今回は、Terahertz in-vivo communicationのテクニカルセッションにおいて「Non-Contact Ultrasound Sensing Platform Towards In-Vivo Applications Based on Terahertz Photoacoustic Effect and Laser Vibrometry」という題目で口頭発表を行いました。
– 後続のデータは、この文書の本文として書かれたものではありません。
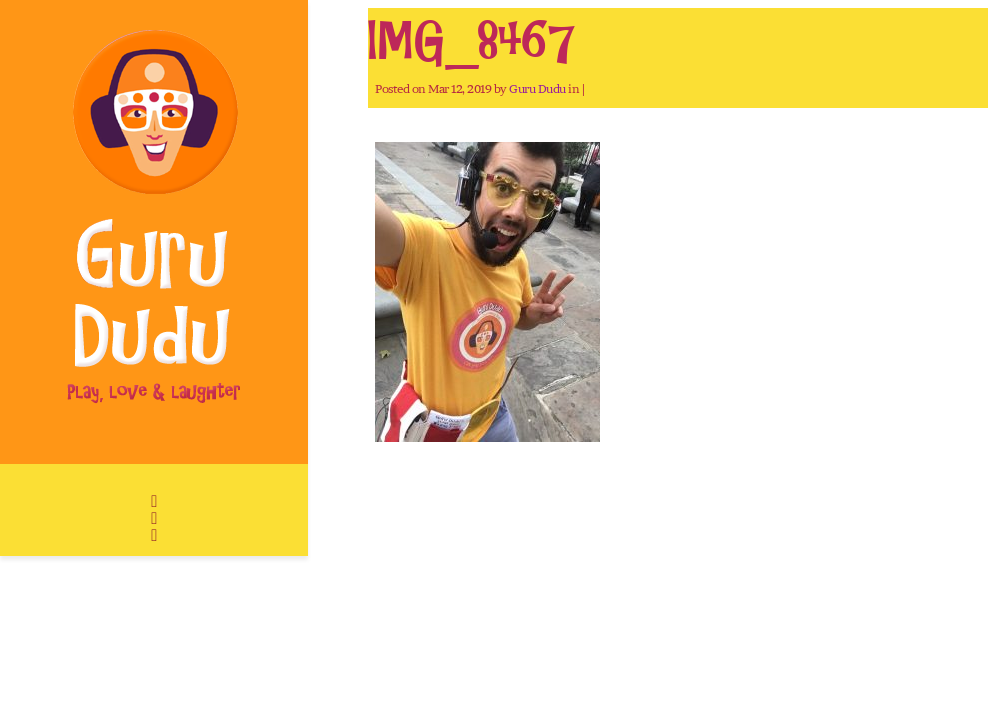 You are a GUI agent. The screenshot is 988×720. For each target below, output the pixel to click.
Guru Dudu (537, 88)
超音波イメージングは、非侵襲的な検査において広く使われている技術です。しかし、これまでの研究や応用では、主に接触型の超音波トランスデューサが使用されてきました。このようなアプローチでは、創傷と火傷などのエリアは使用不可能であり、さらにユーザーの皮膚を圧迫することで、センシング結果に大きな影響を及ぼす可能性があります。パルス赤外線レーザで光音響効果を通じて超音波を発生する研究もありますが、高エネルギーのパルスを生成するためには、大型で重量のあるデバイスが必要となり、実用化には至っておりませんでした。本研究では、テラヘルツ光音響効果とレーザードップラ計を用いた非接触センシングシステムを提案しました。連続波のテラヘルツで光音響効果を通じてサンプル溶液中に超音波を生成し、レーザードップラ計でその超音波を検出することで、完全非接触のテラヘルツ光音響イメージングが実現することをできました。概念実証として、サンプル溶液を満たしたペットボトルおよびゼラチンファントムを用いて測定を行い、そのイメージング結果を会議で発表しました。発表後には、テラヘルツの焦点サイズやシステムの解像度などの関する質問がいただき、さらには今後の測定対象についても議論が行われました。
今回の会議では、世界中のテラヘルツ研究者たちとさまざまな意見を交換し、非常に有意義な時間を過ごすことができました。私が所属する研究室では、主にヒューマンコンピュータインタラクション(HCI)に関する研究を行っており、普段はテラヘルツ分野の研究者と深く議論する機会が限られています。しかし、今回の会議を通じて、HCIの視点ではなく、テラヘルツ分野の専門家からの知見を得ることができました。これにより、テラヘルツに対する理解が深まっただけでなく、テラヘルツをHCIにどのように活用するかについての新たな示唆を得ることができました。研究発表以外においても、学会主催の様々なソーシャルプログラムを参加しました。ダウ船でのクルーズや砂漠でのディナーなどのイベントは特に印象的で、ドバイの文化や魅力を深く感じる貴重な機会となりました。
最後に、本会議への参加にあたり、一般財団法人丸文財団に多大なるご支援をいただき、心より御礼申し上げます。